Nunca é demais lembrar que foi apenas em pleno século XIX, em 1869 mais precisamente, que o Papa Pio IX declarou que o aborto constitui um pecado em qualquer situação e em qualquer momento que se realize. Se os católicos se pretendem contra o aborto, deveriam começar destituindo seus santos da condição de sapiência e santidade. Ou seja, faz apenas 140 anos que a Igreja decidiu que uma mulher não mais é dona de seu próprio corpo.

Outra questão a pedir plebiscito era o casamento homossexual, ao qual se opõe a maioria da população, mas foi empurrado goela abaixo pelo STF, cujos ministros não hesitaram em rasgar a Constituição para passar por avançadinhos. Na verdade, este plebiscito foi pedido pelo pastor Marco Feliciano. Exato, aquele mesmo da cura gay. A proposta foi apresentada em 2011. Em dezembro de 2012 o projeto começou a ser analisado pelos membros da CDHM, mas não foi votado por um pedido de vista feito pelo deputado Ronaldo Fonseca (PR-DF), que alegou precisar de mais tempo para analisar o teor da proposta. E mais não se falou no assunto.

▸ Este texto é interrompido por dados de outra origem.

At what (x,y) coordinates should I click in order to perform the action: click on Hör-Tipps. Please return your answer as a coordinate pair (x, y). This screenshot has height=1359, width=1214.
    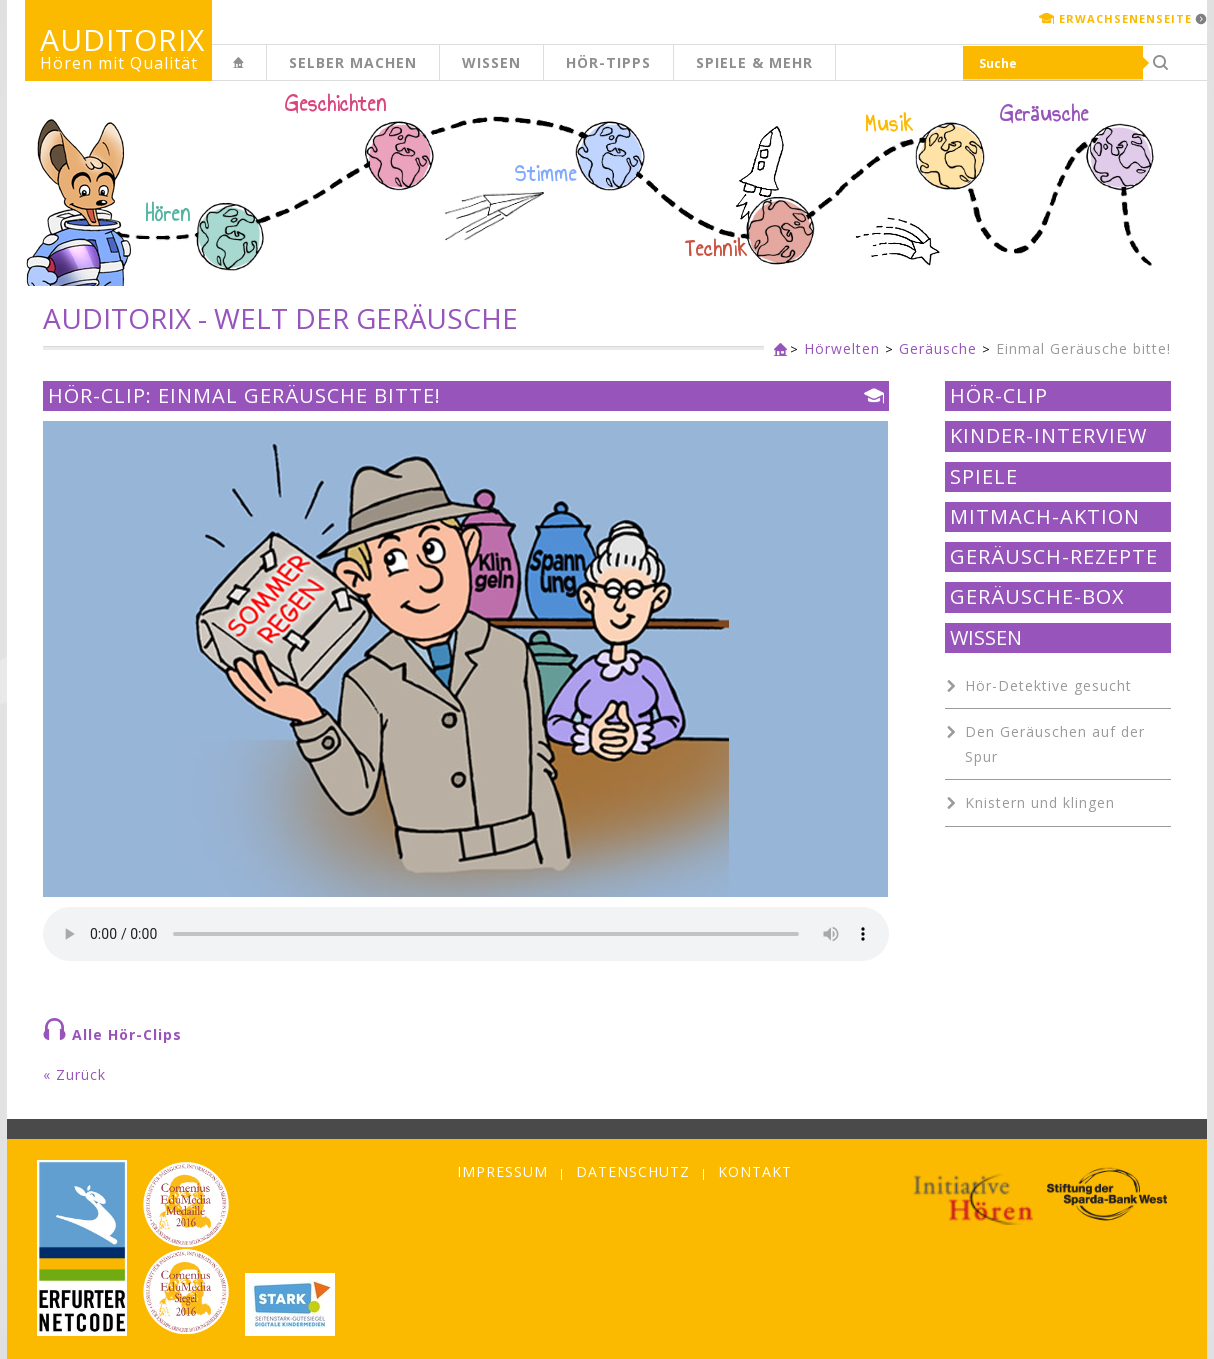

Mas a questão candente mesmo, regida por uma legislação que só faz aumentar a criminalidade no país, é a maioridade penal, hoje fixada em 18 anos. Qualquer marmanjo de 16 ou 17 anos, até mesmo faltando um dia para completar 18, pode matar e estuprar à vontade e só é punido com dois ou três aninhos de Casa. Mesmo que tenha matado meia dúzia de pessoas, sai de ficha limpa e sem folha corrida.

Esta é a discussão que hoje mais preocupa o país. O assunto voltou à pauta em abril passado, quando a Comissão de Constituição e Justiça e de Cidadania (CCJ) da Câmara rejeitou a inclusão na pauta do Projeto de Decreto Legislativo 1002/03, do ex-deputado Robson Tuma, que convocava um plebiscito para consultar a população sobre a redução ou não da maioridade penal. A intenção é reduzir para 16 anos a maioridade penal. Se aos 16 anos um jovem pode eleger o presidente da República, pode muito bem responder penalmente por seus atos. Quatro partidos (PT, PCdoB, PSDB e PSB) se uniram para obstruir a votação.

Sobre estas questões cruciais, que dividem o país em dois, sempre há quem barre um plebiscito. O desejado por dona Dilma é sobre arabescos colaterais, sobre como eleger quem vai decidir o que é ou não legal.

Nada que vá ao cerne da questão. Discutir maioridade penal, aborto, casamento homossexual, nem pensar. Há sempre o risco de os plebiscitados votarem com sensatez.